Pasukan tersebut sedang secara perlahan dipulihkan, dan pengeluaran untuk militer, yang menghabiskan lebih dari 3 persen dari produk domestik bruto selama Perang Dingin tetapi turun menjadi sekitar 1 persen, tahun ini akan mencapai 2 persen, standar NATO saat ini. “Investasi-investasi ini akan memakan waktu, dan kita perlu bergerak lebih cepat,” kata Tuan Granholm.
Swedia mungkin juga akan bergabung dengan brigade maju bersama multinasional NATO di Latvia, yang bertujuan untuk menempatkan pasukan sekutu di semua negara aliansi yang berbatasan dengan Rusia.
Tugas utama Swedia, kata Nyonya Wieslander, adalah membantu menjaga Laut Baltik dan ruang udara di atas Kaliningrad; memastikan keamanan Gothenburg, yang penting untuk pasokan ulang dan bala bantuan; dan berfungsi sebagai area penumpukan untuk pasukan Amerika dan NATO, dengan kesepakatan untuk penempatan lanjutan peralatan, amunisi, persediaan, dan rumah sakit lapangan.
Bagi Finlandia dan Swedia, keanggotaan adalah akhir dari proses panjang 30 tahun yang Tuan Dalsjo sebut sebagai “selamat tinggal panjang kami pada netralitas.” Yang pertama adalah runtuhnya Uni Soviet dan keputusan untuk bergabung dengan Uni Eropa, yang berarti meninggalkan netralitas untuk apa yang kedua negara sebut sebagai “non-kekutuban militer.”
Swedia, yang memiliki jaminan pertahanan yang tenang dari Amerika Serikat, secara bertahap menjadi lebih eksplisit Atlantikis dan semakin terintegrasi dengan NATO, katanya. “Dan sekarang kita mengambil langkah terakhir.”
Swedia perlu menyesuaikan budaya strategisnya untuk bekerja dalam aliansi, kata Nyonya Wieslander. “Ini akan menjadi perbedaan besar bagi kami, dan sekutu akan mengharapkan Swedia untuk menunjukkan kepemimpinan.”
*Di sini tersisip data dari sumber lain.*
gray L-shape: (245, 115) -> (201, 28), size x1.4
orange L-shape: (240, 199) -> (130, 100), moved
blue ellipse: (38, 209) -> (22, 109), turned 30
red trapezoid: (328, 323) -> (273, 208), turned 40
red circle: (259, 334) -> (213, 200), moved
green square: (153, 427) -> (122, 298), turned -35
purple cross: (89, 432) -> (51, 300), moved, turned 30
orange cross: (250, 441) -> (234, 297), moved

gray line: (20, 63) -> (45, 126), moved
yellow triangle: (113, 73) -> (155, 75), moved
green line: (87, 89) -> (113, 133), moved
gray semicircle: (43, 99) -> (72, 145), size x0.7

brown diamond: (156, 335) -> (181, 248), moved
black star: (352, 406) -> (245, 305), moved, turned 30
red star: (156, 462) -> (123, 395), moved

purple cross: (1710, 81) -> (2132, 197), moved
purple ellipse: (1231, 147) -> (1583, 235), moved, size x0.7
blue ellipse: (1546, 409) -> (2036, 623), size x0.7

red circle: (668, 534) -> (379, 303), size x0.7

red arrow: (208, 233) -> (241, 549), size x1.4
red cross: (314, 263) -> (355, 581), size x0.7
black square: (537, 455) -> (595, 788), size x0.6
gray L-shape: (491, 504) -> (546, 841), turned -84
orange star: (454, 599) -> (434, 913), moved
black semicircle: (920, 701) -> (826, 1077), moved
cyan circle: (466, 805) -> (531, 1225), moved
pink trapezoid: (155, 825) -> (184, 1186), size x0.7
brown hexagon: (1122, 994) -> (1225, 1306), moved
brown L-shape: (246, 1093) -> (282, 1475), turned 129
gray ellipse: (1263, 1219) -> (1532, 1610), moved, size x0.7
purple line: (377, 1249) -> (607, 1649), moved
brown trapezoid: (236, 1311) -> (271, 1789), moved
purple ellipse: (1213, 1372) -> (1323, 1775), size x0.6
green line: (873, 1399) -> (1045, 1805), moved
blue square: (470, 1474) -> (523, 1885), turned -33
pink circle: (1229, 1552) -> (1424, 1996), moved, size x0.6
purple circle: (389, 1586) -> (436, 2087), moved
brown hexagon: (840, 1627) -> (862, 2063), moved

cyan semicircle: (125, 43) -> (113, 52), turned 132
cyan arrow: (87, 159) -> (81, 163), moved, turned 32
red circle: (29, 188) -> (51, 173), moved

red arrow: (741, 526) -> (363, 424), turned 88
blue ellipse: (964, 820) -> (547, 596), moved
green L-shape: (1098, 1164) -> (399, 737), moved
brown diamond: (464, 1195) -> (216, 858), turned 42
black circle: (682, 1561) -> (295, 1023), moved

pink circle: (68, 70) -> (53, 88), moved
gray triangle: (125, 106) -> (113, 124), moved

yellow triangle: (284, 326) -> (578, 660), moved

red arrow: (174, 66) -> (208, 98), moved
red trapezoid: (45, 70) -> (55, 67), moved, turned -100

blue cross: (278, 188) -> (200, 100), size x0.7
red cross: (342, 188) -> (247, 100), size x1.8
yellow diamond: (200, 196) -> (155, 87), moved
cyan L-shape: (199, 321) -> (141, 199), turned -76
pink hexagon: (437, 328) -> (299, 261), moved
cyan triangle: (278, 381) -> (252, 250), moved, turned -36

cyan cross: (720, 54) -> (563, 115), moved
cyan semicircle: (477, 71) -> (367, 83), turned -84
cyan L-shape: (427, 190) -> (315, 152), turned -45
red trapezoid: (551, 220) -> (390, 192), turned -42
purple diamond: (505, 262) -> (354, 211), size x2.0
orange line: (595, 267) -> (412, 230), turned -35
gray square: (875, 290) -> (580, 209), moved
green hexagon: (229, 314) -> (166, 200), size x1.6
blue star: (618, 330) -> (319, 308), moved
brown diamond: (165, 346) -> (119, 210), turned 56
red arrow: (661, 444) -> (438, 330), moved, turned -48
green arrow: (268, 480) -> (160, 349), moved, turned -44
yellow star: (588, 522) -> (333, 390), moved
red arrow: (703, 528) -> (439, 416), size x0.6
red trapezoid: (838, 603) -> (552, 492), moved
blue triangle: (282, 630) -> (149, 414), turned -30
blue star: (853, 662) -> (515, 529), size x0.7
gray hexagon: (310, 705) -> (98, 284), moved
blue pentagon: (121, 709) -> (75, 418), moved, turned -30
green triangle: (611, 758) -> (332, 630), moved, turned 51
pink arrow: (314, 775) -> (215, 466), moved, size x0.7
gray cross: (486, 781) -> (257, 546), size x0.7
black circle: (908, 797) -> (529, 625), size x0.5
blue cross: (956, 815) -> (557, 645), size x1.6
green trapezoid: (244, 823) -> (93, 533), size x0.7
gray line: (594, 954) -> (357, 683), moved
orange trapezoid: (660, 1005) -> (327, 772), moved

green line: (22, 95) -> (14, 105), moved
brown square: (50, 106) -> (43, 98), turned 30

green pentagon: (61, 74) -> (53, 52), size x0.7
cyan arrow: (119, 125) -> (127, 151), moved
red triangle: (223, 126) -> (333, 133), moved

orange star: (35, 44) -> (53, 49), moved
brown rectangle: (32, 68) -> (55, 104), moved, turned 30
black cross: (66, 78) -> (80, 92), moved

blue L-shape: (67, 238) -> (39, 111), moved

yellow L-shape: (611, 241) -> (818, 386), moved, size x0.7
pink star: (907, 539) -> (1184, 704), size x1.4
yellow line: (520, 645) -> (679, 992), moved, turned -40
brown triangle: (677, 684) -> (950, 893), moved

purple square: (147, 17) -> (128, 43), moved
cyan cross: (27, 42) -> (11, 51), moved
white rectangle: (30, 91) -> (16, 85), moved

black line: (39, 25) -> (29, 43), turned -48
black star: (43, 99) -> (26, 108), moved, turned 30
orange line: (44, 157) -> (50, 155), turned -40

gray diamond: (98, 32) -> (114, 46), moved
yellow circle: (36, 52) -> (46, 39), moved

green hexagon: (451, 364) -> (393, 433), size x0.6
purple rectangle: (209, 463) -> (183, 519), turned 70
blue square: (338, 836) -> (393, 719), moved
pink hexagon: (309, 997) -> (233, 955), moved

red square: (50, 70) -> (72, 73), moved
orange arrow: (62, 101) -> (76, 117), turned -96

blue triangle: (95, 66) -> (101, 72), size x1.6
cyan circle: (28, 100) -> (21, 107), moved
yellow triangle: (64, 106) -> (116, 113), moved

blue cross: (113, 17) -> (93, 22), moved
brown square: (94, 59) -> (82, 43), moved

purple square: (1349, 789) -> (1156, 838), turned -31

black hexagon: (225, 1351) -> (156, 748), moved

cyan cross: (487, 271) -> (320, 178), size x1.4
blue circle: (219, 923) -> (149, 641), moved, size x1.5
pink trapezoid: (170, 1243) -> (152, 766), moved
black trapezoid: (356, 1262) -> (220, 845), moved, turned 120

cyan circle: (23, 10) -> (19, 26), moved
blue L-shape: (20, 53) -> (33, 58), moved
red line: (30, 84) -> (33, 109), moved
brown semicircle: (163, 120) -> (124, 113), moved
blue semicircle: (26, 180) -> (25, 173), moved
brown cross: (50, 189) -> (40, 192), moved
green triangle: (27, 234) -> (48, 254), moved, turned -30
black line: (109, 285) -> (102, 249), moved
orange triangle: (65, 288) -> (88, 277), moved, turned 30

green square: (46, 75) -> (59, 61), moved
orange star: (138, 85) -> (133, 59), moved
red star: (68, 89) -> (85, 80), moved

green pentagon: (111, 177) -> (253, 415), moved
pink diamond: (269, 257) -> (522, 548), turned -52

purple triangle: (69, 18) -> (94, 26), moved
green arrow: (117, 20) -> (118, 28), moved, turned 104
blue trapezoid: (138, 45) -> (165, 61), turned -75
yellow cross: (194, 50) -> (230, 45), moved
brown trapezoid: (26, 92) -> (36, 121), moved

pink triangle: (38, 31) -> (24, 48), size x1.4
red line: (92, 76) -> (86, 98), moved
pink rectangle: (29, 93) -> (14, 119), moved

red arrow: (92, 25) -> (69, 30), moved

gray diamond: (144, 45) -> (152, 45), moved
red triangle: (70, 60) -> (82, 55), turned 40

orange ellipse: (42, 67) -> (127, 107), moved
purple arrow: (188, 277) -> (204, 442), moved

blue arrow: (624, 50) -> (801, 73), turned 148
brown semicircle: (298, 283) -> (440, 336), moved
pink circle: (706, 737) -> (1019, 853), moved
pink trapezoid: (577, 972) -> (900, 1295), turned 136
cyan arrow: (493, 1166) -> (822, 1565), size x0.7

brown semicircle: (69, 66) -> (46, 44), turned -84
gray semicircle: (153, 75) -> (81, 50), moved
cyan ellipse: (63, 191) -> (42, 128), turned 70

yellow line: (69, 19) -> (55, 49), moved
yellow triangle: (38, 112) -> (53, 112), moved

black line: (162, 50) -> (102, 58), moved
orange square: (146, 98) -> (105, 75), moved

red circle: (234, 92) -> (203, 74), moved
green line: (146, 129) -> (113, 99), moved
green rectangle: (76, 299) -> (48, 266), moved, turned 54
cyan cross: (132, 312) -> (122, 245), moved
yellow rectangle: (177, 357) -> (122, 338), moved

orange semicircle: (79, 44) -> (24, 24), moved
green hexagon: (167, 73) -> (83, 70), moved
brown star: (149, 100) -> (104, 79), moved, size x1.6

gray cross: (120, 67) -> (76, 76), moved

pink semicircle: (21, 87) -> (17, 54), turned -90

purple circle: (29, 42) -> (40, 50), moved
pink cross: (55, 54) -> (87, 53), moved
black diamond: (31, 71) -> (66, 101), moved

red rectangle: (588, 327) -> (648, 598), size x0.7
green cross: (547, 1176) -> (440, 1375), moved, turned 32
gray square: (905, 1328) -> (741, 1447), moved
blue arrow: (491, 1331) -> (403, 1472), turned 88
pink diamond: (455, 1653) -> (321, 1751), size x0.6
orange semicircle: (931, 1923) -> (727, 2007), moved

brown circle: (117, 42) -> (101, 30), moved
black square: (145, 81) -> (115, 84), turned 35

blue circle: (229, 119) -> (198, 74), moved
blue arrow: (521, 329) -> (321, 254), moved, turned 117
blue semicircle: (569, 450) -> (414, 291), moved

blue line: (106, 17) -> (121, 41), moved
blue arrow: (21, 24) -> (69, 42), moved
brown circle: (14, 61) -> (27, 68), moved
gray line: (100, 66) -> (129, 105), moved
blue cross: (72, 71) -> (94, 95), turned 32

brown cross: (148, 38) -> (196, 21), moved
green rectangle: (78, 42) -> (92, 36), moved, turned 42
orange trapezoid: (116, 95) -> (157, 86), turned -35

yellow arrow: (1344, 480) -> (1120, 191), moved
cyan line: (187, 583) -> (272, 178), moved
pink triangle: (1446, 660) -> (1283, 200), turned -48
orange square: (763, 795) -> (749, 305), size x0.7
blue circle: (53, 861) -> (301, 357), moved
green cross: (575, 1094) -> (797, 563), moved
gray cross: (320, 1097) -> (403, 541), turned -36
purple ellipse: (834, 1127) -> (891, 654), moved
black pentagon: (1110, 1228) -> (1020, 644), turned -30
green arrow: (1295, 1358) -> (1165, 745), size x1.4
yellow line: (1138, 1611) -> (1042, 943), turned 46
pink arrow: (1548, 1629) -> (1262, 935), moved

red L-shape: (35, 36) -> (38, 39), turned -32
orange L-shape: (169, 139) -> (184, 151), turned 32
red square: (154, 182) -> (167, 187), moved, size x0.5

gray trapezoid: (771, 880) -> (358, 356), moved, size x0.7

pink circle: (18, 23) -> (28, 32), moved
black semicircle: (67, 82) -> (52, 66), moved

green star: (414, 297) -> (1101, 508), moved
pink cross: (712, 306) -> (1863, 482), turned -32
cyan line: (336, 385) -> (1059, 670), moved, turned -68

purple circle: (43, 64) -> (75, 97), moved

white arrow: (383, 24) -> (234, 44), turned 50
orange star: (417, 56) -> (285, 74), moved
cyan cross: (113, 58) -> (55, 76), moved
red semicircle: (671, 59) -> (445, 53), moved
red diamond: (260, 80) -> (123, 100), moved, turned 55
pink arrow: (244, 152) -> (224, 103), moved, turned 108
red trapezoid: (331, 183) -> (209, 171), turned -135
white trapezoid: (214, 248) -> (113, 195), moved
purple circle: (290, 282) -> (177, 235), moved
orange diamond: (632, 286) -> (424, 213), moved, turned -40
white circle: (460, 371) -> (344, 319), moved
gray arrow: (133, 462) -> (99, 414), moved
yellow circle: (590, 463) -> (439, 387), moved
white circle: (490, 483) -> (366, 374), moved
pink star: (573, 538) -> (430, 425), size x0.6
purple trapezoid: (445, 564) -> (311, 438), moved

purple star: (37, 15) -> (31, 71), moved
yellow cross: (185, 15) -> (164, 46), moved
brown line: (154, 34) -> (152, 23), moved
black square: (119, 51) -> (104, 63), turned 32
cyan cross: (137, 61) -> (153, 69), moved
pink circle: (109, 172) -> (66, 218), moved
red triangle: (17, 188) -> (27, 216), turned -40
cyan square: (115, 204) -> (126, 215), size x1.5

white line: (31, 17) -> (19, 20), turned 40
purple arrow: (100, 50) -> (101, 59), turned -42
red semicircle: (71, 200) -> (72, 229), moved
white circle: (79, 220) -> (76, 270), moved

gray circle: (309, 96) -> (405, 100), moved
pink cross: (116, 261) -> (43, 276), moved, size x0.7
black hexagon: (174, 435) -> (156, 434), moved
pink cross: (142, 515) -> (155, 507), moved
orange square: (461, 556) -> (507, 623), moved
Seperti Finlandia, Swedia perlu mengintegrasikan pasukannya ke dalam NATO dan mengembangkan kemampuan baru untuk pertahanan kolektif daripada hanya berkonsentrasi pada mempertahankan negeri sendiri.
“Ini adalah kurva pembelajaran yang tajam,” kata Tuan Granholm. “Kami belum memiliki gambaran penuh rencana regional NATO,” tetapi sekarang sebagai anggota penuh. “Maka kami perlu memahami apa yang NATO inginkan kami lakukan, dan apa yang kami ingin lakukan. Akhirnya kami melakukannya untuk melindungi diri kami sendiri, pada dasarnya.”